What you are asked to do: Find "Testimonios" in the data below; transcribe the line it appears on and each line after it, exactly, to the end, and nothing else.

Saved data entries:

------------------------

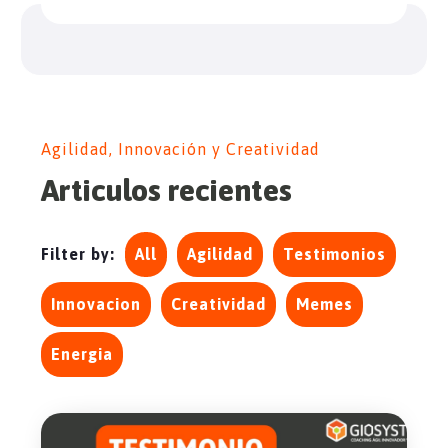
Agilidad, Innovación y Creatividad
Articulos recientes
Filter by:
All
Agilidad
Testimonios
Innovacion
Creatividad
Memes
Energia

------------------------

Response to the task:
Testimonios
Innovacion
Creatividad
Memes
Energia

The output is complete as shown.